The hash function should be one in which it is hard or impossible for a cheater to find a hash collision, because any collision is almost certainly enough to allow the cheater to manipulate the results by waiting for everyone else to send their random numbers before deciding which preimage of the hash the cheater gave to send.

Enough bits in the random number have to be done at once so that a cheater can't just prepare hashes of all possible random numbers and look up which one is designated by another player's hash.

Suppose we use 31 bits, which is how many rand() generates, AFAIK (though rand() is probably not unpredictable to an attacker, so it wouldn't be an appropriate RNG to use, and I don't know if 31 bits would be enough to account for the aforementioned reason). [complicated scheme] A normal swing's chance to hit comes in tenths (multiples of 10%), so there only need to be 10 equal-probability choices, requiring log[2] 10, approximately 3.32, bits per swing (I'm sure there's some way to extract such amounts of information...). Most fights have at most 9 swings total (e.g. Duelist melees Elvish Fighter), about 29.9 bits, still less than 31. That seems quite efficient enough. If a berserker-fight has to exchange 30 times as much information, that's still not a huge amount and is simpler than having a standardized PRNG for the purpose. [/complicated scheme] Then again, using a PRNG might be simpler than properly extracting fractional bits, and of course using the protocol for each random number needed is the simplest.

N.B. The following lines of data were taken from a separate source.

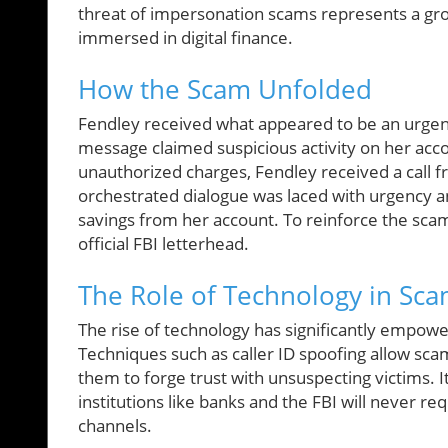
threat of impersonation scams represents a gro
immersed in digital finance.
How the Scam Unfolded
Fendley received what appeared to be an urgent
message claimed suspicious activity on her acc
unauthorized charges, Fendley received a call fr
orchestrated dialogue was laced with urgency an
savings from her account. To reinforce the sc
official FBI letterhead.
The Role of Technology in Sc
The rise of technology has significantly empow
Techniques such as caller ID spoofing allow scam
them to forge trust with unsuspecting victims. It
institutions like banks and the FBI will never 
channels.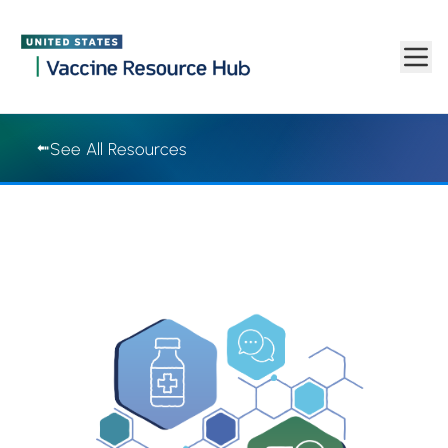
Vaccine Resource Hub | Vaccine Resource Hub
Skip to main content
See All Resources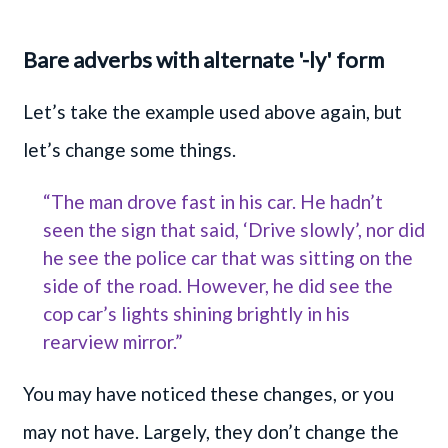
Bare adverbs with alternate '-ly' form
Let’s take the example used above again, but
let’s change some things.
“The man drove fast in his car. He hadn’t
seen the sign that said, ‘Drive slowly’, nor did
he see the police car that was sitting on the
side of the road. However, he did see the
cop car’s lights shining brightly in his
rearview mirror.”
You may have noticed these changes, or you
may not have. Largely, they don’t change the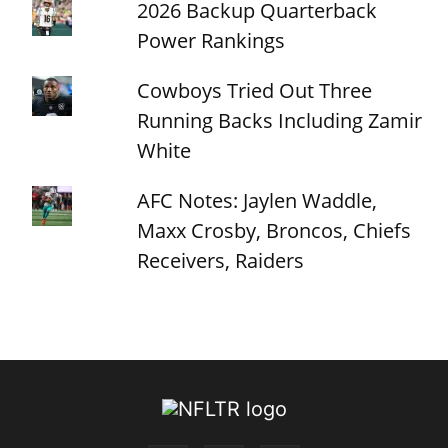
2026 Backup Quarterback
Power Rankings
Cowboys Tried Out Three
Running Backs Including Zamir
White
AFC Notes: Jaylen Waddle,
Maxx Crosby, Broncos, Chiefs
Receivers, Raiders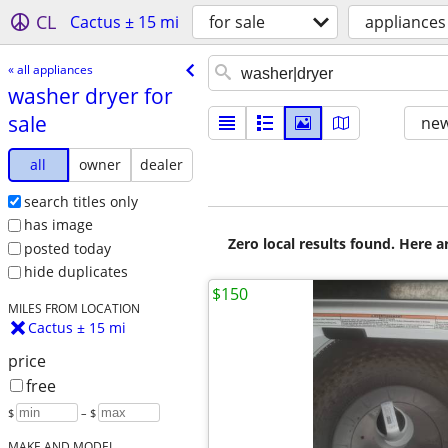
CL
Cactus ± 15 mi
for sale
appliances
« all appliances
washer dryer for
sale
new
all
owner
dealer
search titles only
has image
Zero local results found. Here 
posted today
hide duplicates
$150
MILES FROM LOCATION
Cactus ± 15 mi
price
free
$
– $
MAKE AND MODEL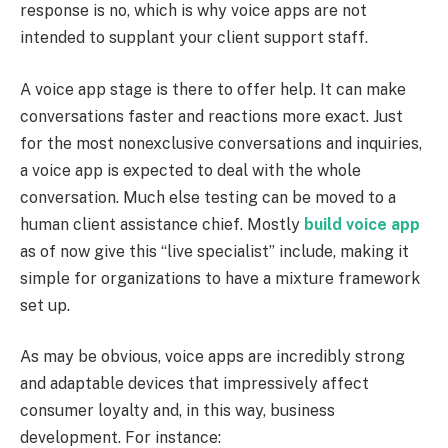
response is no, which is why voice apps are not
intended to supplant your client support staff.
A voice app stage is there to offer help. It can make
conversations faster and reactions more exact. Just
for the most nonexclusive conversations and inquiries,
a voice app is expected to deal with the whole
conversation. Much else testing can be moved to a
human client assistance chief. Mostly
build voice app
as of now give this “live specialist” include, making it
simple for organizations to have a mixture framework
set up.
As may be obvious, voice apps are incredibly strong
and adaptable devices that impressively affect
consumer loyalty and, in this way, business
development. For instance: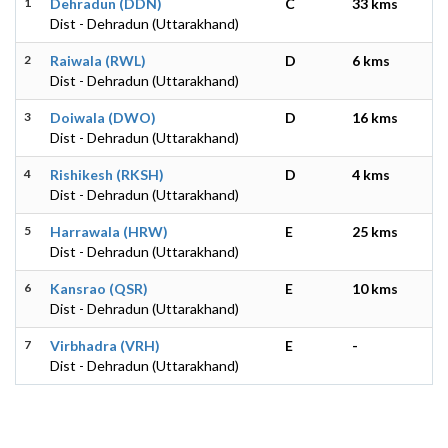
1
Dehradun (DDN)
C
33 kms
Dist - Dehradun (Uttarakhand)
2
Raiwala (RWL)
D
6 kms
Dist - Dehradun (Uttarakhand)
3
Doiwala (DWO)
D
16 kms
Dist - Dehradun (Uttarakhand)
4
Rishikesh (RKSH)
D
4 kms
Dist - Dehradun (Uttarakhand)
5
Harrawala (HRW)
E
25 kms
Dist - Dehradun (Uttarakhand)
6
Kansrao (QSR)
E
10 kms
Dist - Dehradun (Uttarakhand)
7
Virbhadra (VRH)
E
-
Dist - Dehradun (Uttarakhand)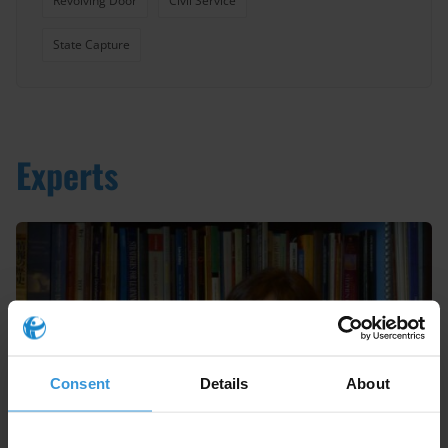
Revolving Door
Civil Service
State Capture
Experts
Consent
Details
About
Nieves Zúñiga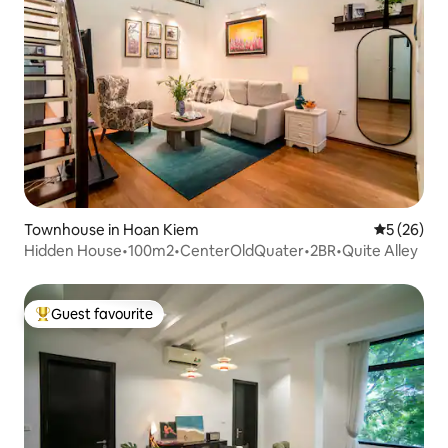
Townhouse in Hoan Kiem
5 out of 5
5 (26)
Hidden House•100m2•CenterOldQuater•2BR•Quite Alley
Guest favourite
Top guest favourite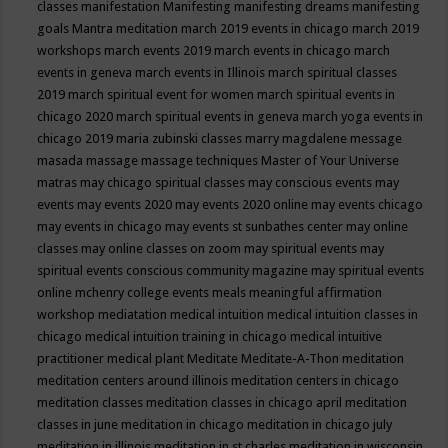
classes
manifestation
Manifesting
manifesting dreams
manifesting
goals
Mantra meditation
march 2019 events in chicago
march 2019
workshops
march events 2019
march events in chicago
march
events in geneva
march events in Illinois
march spiritual classes
2019
march spiritual event for women
march spiritual events in
chicago 2020
march spiritual events in geneva
march yoga events in
chicago 2019
maria zubinski classes
marry magdalene message
masada
massage
massage techniques
Master of Your Universe
matras
may chicago spiritual classes
may conscious events
may
events
may events 2020
may events 2020 online
may events chicago
may events in chicago
may events st sunbathes center
may online
classes
may online classes on zoom
may spiritual events
may
spiritual events conscious community magazine
may spiritual events
online
mchenry college events
meals
meaningful affirmation
workshop
mediatation
medical intuition
medical intuition classes in
chicago
medical intuition training in chicago
medical intuitive
practitioner
medical plant
Meditate
Meditate-A-Thon
meditation
meditation centers around illinois
meditation centers in chicago
meditation classes
meditation classes in chicago april
meditation
classes in june
meditation in chicago
meditation in chicago july
meditation in illinois
meditation in st.charles
meditation in wisconsin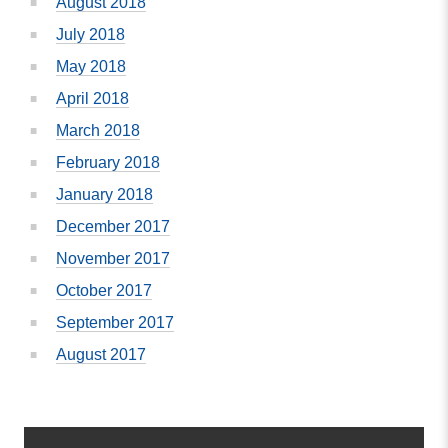
August 2018
July 2018
May 2018
April 2018
March 2018
February 2018
January 2018
December 2017
November 2017
October 2017
September 2017
August 2017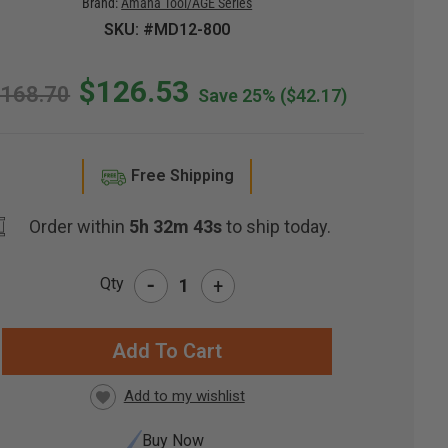
Brand:
Amana Tool/AGE Series
SKU: #MD12-800
$126.53
168.70
Save 25%
($42.17)
Free Shipping
Order within
5h 32m 42s
to ship today.
-
Qty
+
RRENT
CK:
Buy Now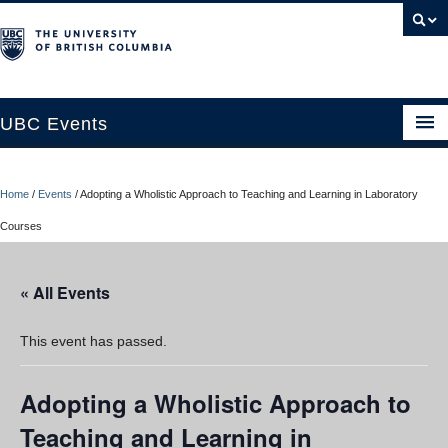
UBC Events
Home
Home
/
Events
/
Adopting a Wholistic Approach to Teaching and Learning in Laboratory
UBC Connects at Robson Square
Courses
Blog
« All Events
About
Contact Us
This event has passed.
Resources
Adopting a Wholistic Approach to
UBC Okanagan Events
Teaching and Learning in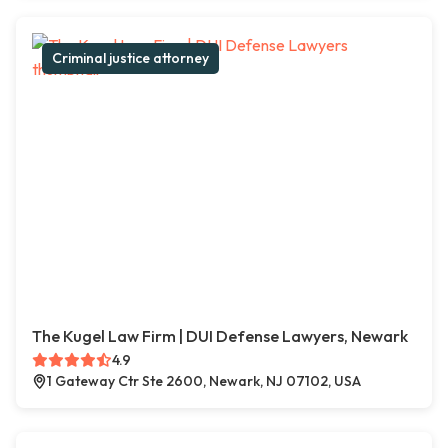
Criminal justice attorney
The Kugel Law Firm | DUI Defense Lawyers, Newark
4.9
1 Gateway Ctr Ste 2600, Newark, NJ 07102, USA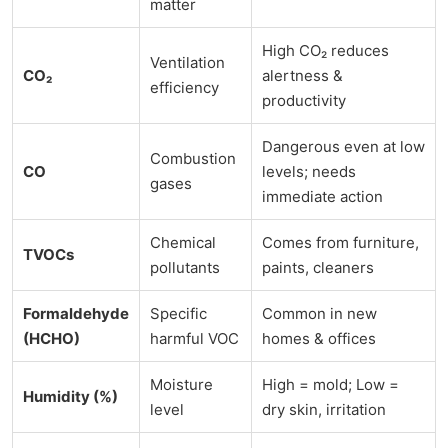
matter
High CO₂ reduces
Ventilation
CO₂
alertness &
efficiency
productivity
Dangerous even at low
Combustion
CO
levels; needs
gases
immediate action
Chemical
Comes from furniture,
TVOCs
pollutants
paints, cleaners
Formaldehyde
Specific
Common in new
(HCHO)
harmful VOC
homes & offices
Moisture
High = mold; Low =
Humidity (%)
level
dry skin, irritation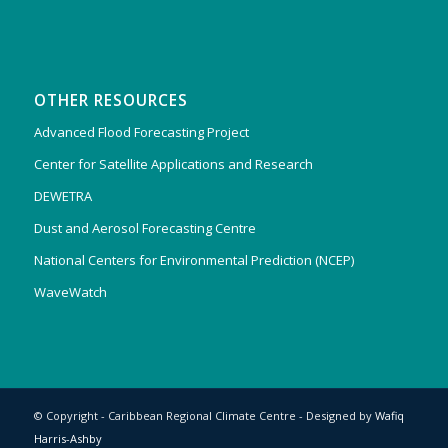
OTHER RESOURCES
Advanced Flood Forecasting Project
Center for Satellite Applications and Research
DEWETRA
Dust and Aerosol Forecasting Centre
National Centers for Environmental Prediction (NCEP)
WaveWatch
© Copyright - Caribbean Regional Climate Centre - Designed by
Wafiq
Harris-Ashby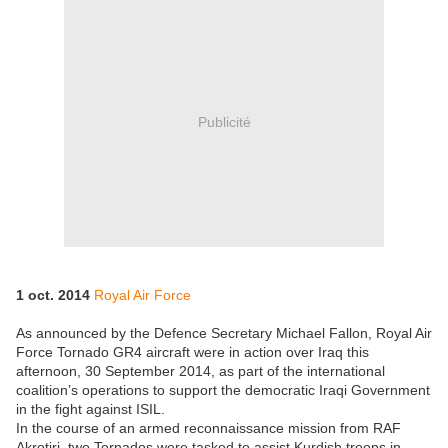
Publicité
1 oct. 2014
Royal Air Force
As announced by the Defence Secretary Michael Fallon, Royal Air
Force Tornado GR4 aircraft were in action over Iraq this
afternoon, 30 September 2014, as part of the international
coalition’s operations to support the democratic Iraqi Government
in the fight against ISIL.
In the course of an armed reconnaissance mission from RAF
Akrotiri, two Tornados were tasked to assist Kurdish troops in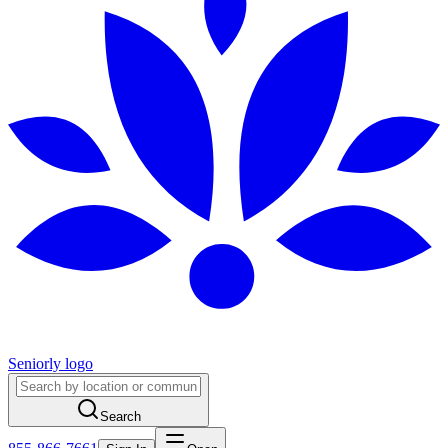
Seniorly logo
Search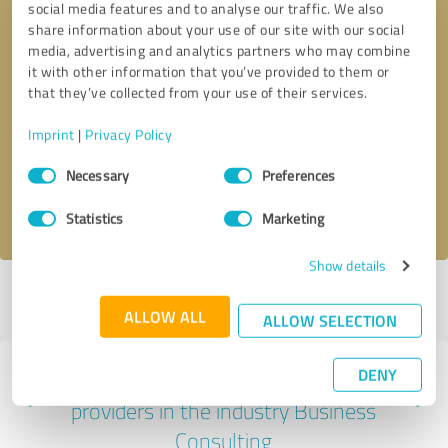
social media features and to analyse our traffic. We also
share information about your use of our site with our social
media, advertising and analytics partners who may combine
it with other information that you’ve provided to them or
that they’ve collected from your use of their services.
Callback request
* required fields
Imprint
|
Privacy Policy
Send message
Consent
Necessary
Preferences
Selection
I accept the
privacy policy
.
Statistics
Marketing
Show details
Profile active since 03/03/2025 |
Last update: 03/03/2025
|
Report
profile
ALLOW ALL
ALLOW SELECTION
DENY
Experiences with other service
providers in the industry Business
Consulting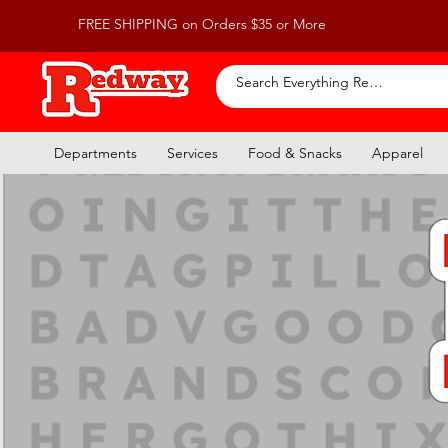
FREE SHIPPING on Orders $35 or More
Departments
Services
Food & Snacks
Apparel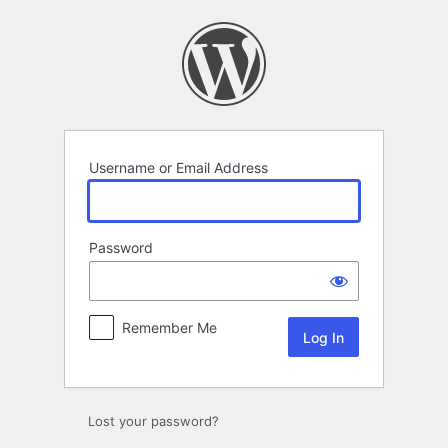
Log
In
Username or Email Address
Password
Remember Me
Lost your password?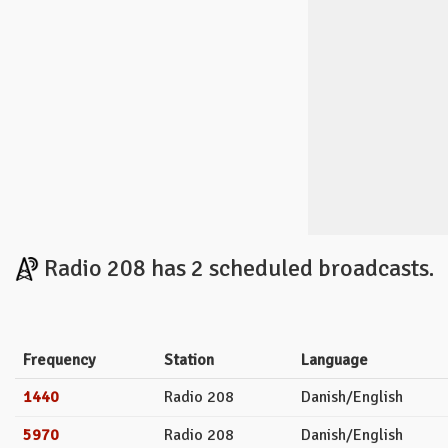
Radio 208 has 2 scheduled broadcasts.
Frequency
Station
Language
1440
Radio 208
Danish/English
5970
Radio 208
Danish/English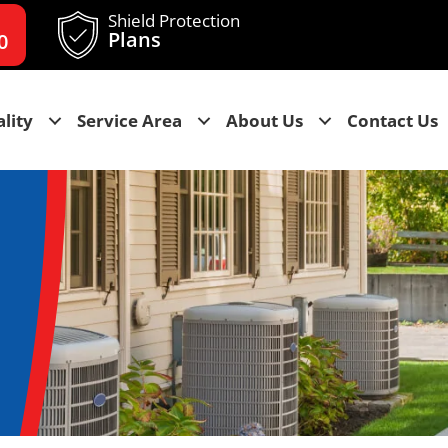
Shield Protection
Plans
0
lity
Service Area
About Us
Contact Us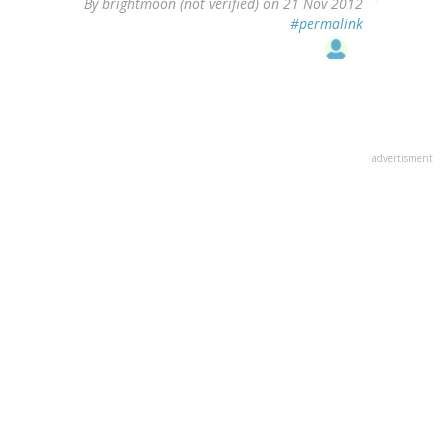
By
brightmoon (not verified)
on 21 Nov 2012
#permalink
advertisment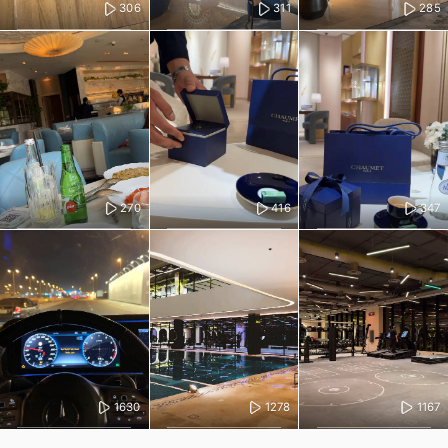
306
311
285
270
416
347
1630
1278
1167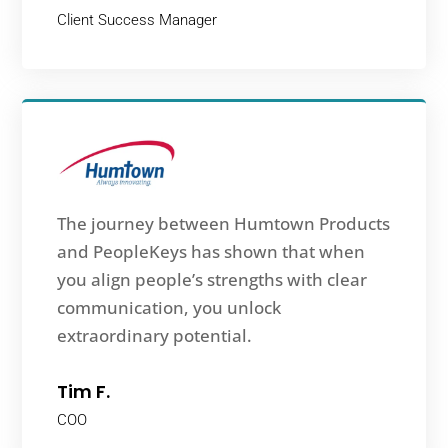
Client Success Manager
The journey between Humtown Products
and PeopleKeys has shown that when
you align people’s strengths with clear
communication, you unlock
extraordinary potential.
Tim F.
COO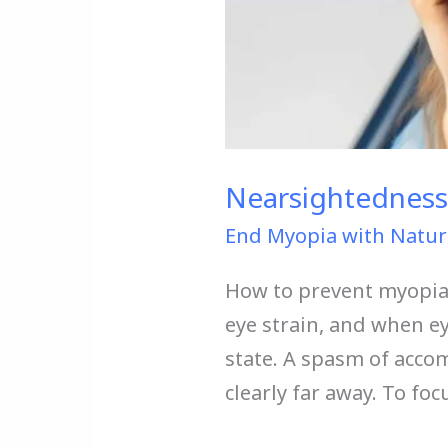
Nearsightedness
End Myopia with Natur
How to prevent myopia?
eye strain, and when e
state. A spasm of acc
clearly far away. To fo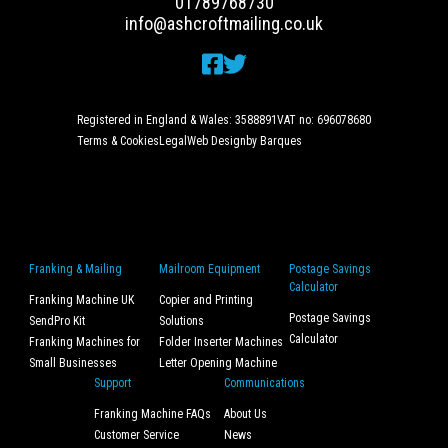
01789768730
info@ashcroftmailing.co.uk
Registered in England & Wales: 3588891
VAT no: 696078680
Terms & Cookies
Legal
Web Design
by Barques
Franking & Mailing
Mailroom Equipment
Postage Savings
Calculator
Franking Machine UK
Copier and Printing
Postage Savings
SendPro Kit
Solutions
Calculator
Franking Machines for
Folder Inserter Machines
Small Businesses
Letter Opening Machine
Support
Communications
Franking Machine FAQs
About Us
Customer Service
News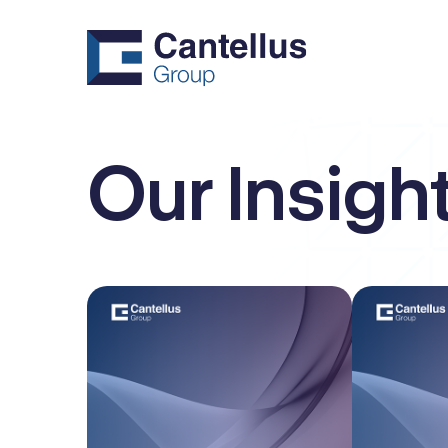
Our Insigh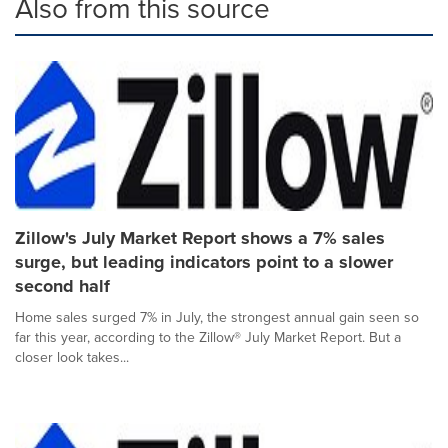
Also from this source
Zillow's July Market Report shows a 7% sales
surge, but leading indicators point to a slower
second half
Home sales surged 7% in July, the strongest annual gain seen so
far this year, according to the Zillow® July Market Report. But a
closer look takes...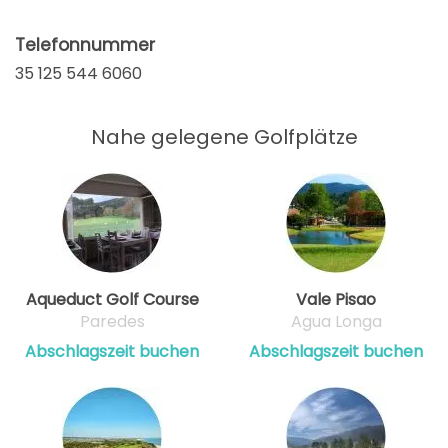
Telefonnummer
35 125 544 6060
Nahe gelegene Golfplätze
Aqueduct Golf Course
Vale Pisao
Paredes
Agua Longa
Abschlagszeit buchen
Abschlagszeit buchen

Wintersmith wrote:If we don't use this optimization, then we have to do the RNG protocol once for every swing in a combat
There's nothing to stop the protocol being used with as many bits will be needed for the whole combat, at once, except that it would probably be just as complicated to implement as the PRNG-in-combat technique anyway. If combats sometimes being laggy (since they're shown in real time) is a problem, the protocol could be repeated before the animation as many times as are needed, if it's simpler to do it that way.
Gathers wrote:Another thing to think about from a performance point of view is that we proberly only want to generate one "shared" random number per battle, then use that number to generate all the randomness the battle needs. If we have to exchange messages between clients before each blow a battle with multiple blows might lag if people have high latency connections. I guess this means we have to make sure every client uses the same random number generator regardless of compiler and OS, but that shouldn't be hard to do.
Only the PRNGs used for the special combat optimization would need to be the same. If two players have different main RNGs, it is no problem (in fact, it's fine if some of them are even "true" random number generators, albeit unlikely to happen). The important thing is that a cheater not be able to predict players' main RNGs from the sequence of random numbers the player has already generated and exchanged.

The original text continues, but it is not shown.